Morals as Luxury Goods and Political Polarization

B. Enke, M. Polborn, and Alex Wu
NBER Working Paper No. 30001
April 2022
JEL No. D03,D72

Abstract

This paper develops a theory of political behavior in which moral values are a luxury good: the relative weight that voters place on moral rather than material considerations increases in income.  This idea both generates new testable implications and ties together a broad set of empirical regularities about political polarization in the U.S. The model predicts (i) the emergence of economically left-wing elites; (ii) that more rich than poor people vote against their material interests; (iii) that within-party heterogeneity is larger among Democrats than Republicans; and (iv) widely-discussed realignment patterns: rich moral liberals who swing Democrat, and poor moral conservatives who swing Republican. Assuming that parties set policies by aggregating their supporters’ preferences, the model also predicts increasing social party polarization over time, such that poor moral conservatives swing Republican even though their relative incomes decreased. We relate these predictions to known stylized facts, and test our new predictions empirically.

Conclusion

This paper has shown that the simple idea of income-dependent utility weights – which is bolstered by a large body of evidence on “modernization” or “postmaterialism” – generates a host of new testable predictions and sheds light on various widely-emphasized stylized facts about the nature of political polarization and realignment patterns in the U.S. In particular, our approach offers a new lens through which the increased salience of moral and cultural dimensions of political conflict can be understood.

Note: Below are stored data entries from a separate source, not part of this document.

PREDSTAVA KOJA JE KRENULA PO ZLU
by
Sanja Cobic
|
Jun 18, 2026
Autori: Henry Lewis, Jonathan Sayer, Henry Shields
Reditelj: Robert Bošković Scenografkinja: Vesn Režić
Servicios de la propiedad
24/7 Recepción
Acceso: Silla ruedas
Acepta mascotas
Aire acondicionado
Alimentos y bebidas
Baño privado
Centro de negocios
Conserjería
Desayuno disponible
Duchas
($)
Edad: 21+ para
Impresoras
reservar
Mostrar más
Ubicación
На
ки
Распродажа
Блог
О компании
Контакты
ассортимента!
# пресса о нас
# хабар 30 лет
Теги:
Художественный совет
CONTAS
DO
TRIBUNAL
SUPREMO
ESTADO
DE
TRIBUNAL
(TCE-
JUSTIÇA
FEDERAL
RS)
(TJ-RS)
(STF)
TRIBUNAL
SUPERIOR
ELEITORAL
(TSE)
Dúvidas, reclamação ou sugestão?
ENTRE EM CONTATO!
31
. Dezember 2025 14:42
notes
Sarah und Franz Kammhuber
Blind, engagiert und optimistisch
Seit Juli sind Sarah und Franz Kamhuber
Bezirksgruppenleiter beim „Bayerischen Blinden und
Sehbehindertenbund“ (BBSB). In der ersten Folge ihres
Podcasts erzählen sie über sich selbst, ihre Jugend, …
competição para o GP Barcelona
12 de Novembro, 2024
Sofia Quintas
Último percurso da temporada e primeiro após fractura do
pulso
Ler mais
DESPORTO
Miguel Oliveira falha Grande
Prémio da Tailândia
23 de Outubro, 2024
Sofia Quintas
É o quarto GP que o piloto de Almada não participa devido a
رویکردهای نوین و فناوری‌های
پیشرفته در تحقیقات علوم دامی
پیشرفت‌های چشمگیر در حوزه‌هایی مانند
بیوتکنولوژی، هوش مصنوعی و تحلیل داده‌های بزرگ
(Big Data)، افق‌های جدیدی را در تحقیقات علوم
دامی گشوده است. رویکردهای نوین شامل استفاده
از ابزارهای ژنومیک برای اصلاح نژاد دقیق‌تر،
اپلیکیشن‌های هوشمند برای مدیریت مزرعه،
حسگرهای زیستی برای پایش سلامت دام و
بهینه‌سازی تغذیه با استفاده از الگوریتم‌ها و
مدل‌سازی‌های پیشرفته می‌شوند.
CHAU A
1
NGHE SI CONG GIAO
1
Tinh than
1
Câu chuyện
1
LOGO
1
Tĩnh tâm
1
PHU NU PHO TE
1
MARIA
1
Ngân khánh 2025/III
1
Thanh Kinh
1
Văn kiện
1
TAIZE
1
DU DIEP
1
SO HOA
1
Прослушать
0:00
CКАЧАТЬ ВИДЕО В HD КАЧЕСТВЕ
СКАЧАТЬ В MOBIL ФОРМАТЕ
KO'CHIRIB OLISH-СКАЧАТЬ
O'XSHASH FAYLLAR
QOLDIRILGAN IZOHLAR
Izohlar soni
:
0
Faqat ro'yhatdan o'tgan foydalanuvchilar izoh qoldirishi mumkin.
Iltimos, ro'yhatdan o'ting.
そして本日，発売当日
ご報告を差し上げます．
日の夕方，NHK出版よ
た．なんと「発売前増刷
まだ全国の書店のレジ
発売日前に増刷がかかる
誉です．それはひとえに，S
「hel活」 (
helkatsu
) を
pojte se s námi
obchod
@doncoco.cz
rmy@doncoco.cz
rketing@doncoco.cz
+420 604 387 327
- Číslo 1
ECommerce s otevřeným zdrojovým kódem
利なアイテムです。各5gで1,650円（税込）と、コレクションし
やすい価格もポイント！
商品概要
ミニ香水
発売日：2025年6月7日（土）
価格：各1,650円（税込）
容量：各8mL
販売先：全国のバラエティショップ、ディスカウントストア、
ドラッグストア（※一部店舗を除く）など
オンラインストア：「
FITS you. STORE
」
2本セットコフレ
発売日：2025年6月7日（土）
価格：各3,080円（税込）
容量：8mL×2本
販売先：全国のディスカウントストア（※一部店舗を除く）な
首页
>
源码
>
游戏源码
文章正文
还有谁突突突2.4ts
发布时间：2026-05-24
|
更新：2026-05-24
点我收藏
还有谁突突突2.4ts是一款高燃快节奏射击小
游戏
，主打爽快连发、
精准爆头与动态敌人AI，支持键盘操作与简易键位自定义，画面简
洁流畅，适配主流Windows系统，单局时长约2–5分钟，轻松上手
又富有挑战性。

One aspect of polarization that we only briefly and informally touched upon is affective polarization: the stylized fact that people’s dislike of supporters of the other party has strongly increased over time (Iyengar, Sood and Lelkes, 2012; Iyengar et al., 2019). In our interpretation, this reflects that the distribution of moral values of Republican and Democrat voters have diverged over time as a result of sorting processes that are triggered by our account of morals as luxury goods. However, while much psychological research suggests that people get angry if others don’t share their basic moral convictions (Haidt, 2012), more research is needed to establish a direct link between increased voter sorting based on moral values and affective polarization.